(Stored data entries)
########

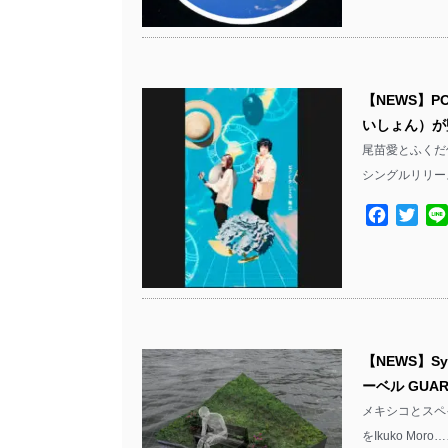
【NEWS】P
いしょん）が
尾苗愛とふくだ傑
シングルリリース
Facebo
Twit
【NEWS】Synt
ーベル GUA
メキシコとスペインを
をIkuko Moro…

########

PROBLEM:
If an entry contains a picture, leave it out and repeat the rest exactly.

RESULT FOR THIS EXERCISE:
【NEWS】P
いしょん）が
尾苗愛とふくだ傑
シングルリリース
Facebo
Twit
【NEWS】Synt
ーベル GUA
メキシコとスペインを
をIkuko Moro…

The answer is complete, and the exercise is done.